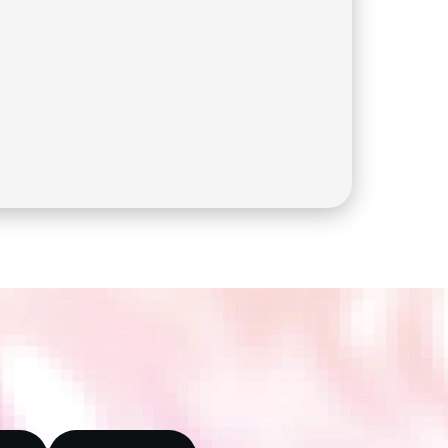
controle total sobre o seu dinheiro
É preciso abrir mão de toda a 
privacidade 
Probabilidade de congelamento ou 
apreensão de fundos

——

§ What to produce
Set each line down exactly, beginning at the one containing "É preciso abrir mão de toda a" and ending at the last line of the material above.

§ Result for this task
É preciso abrir mão de toda a 
privacidade 
Probabilidade de congelamento ou 
apreensão de fundos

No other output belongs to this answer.